The real benefit is a self validation for the surveyor. As many ‘errors’ in plans are minor, early statistics are showing that the initial validation is finding in the order of 50% to 80% of the errors that would normally be found in the departmental manual examination process. So they are being highlighted by the technology before it is accepted by the Titles Office.
In NSW the ICSM Australian LandXML structure has been in implementation for several years and is in ongoing development for better presentation outcomes. Upon lodgement the LandXML file is converted to a COTS Survey Database format for processing using a tool developed by the Geodata Australia team. NSW LPI also uses on-line tools for automated Portal examinations. The underlying survey database for spatial matching purposes is generated in GeoCadastre and the outcome of the registration process is then migrated to the Survey Database managed by the ESRI Parcel Fabric platform.

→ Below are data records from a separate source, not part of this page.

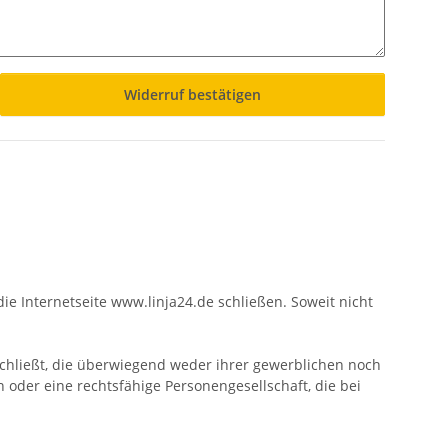
Widerruf bestätigen
ie Internetseite www.linja24.de schließen. Soweit nicht
chließt, die überwiegend weder ihrer gewerblichen noch
 oder eine rechtsfähige Personengesellschaft, die bei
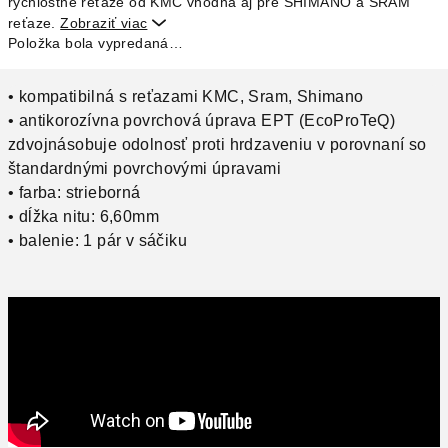
rýchlostné reťaze od KMC vhodná aj pre SHIMANO a SRAM
reťaze.
Zobraziť viac

Položka bola vypredaná…
• kompatibilná s reťazami KMC, Sram, Shimano
• antikorozívna povrchová úprava EPT (EcoProTeQ)
zdvojnásobuje odolnosť proti hrdzaveniu v porovnaní so
štandardnými povrchovými úpravami
• farba: strieborná
• dĺžka nitu: 6,60mm
• balenie: 1 pár v sáčiku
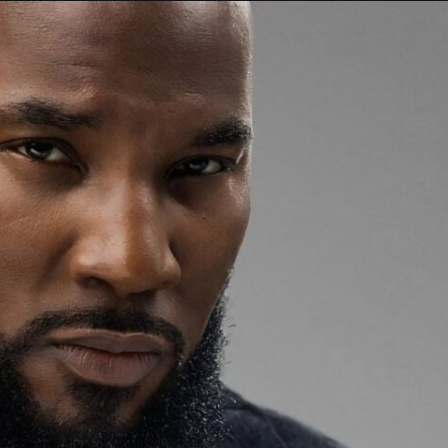
Taylor Swift officieel getrouwd met Travis
Kelce
1 month ago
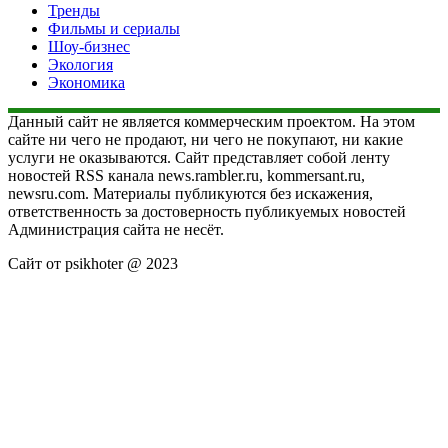
Тренды
Фильмы и сериалы
Шоу-бизнес
Экология
Экономика
Данный сайт не является коммерческим проектом. На этом
сайте ни чего не продают, ни чего не покупают, ни какие
услуги не оказываются. Сайт представляет собой ленту
новостей RSS канала news.rambler.ru, kommersant.ru,
newsru.com. Материалы публикуются без искажения,
ответственность за достоверность публикуемых новостей
Администрация сайта не несёт.
Сайт от psikhoter @ 2023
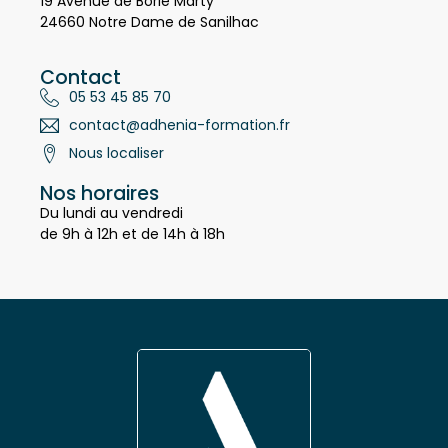
19 Avenue de Borie Marty
24660 Notre Dame de Sanilhac
Contact
05 53 45 85 70
contact@adhenia-formation.fr
Nous localiser
Nos horaires
Du lundi au vendredi
de 9h à 12h et de 14h à 18h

The automated Portal examination process checks the survey for compliance with over 100 business and survey rules that include:
• Correct XML syntax and correct XML entities
• Accuracy of parcel and traverse closes
• Currency of geodetic survey control coordinates
• Statutory requirements for survey reference marks
• Correct jurisdictional names (County, Parish and Local Government names)
If a survey plan file fails any of the tests the surveyor can withdraw the file, rectify them as identified in a comprehensive report and re-lodge the file. This could take a matter of minutes and the Plan file then goes on to the next stage of spatial assessment using Parcel Fabric based tools.
For the NSW Titles Office there were initial concerns that the bulk of their plan examination team had been in that role for many years and there may not have been an acceptance of a digital way of analysis rather than the manual way they had been doing the spatial examination for many years. These concerns were not warranted as once the experienced examiners understood it, they could see how the process simplified their jobs.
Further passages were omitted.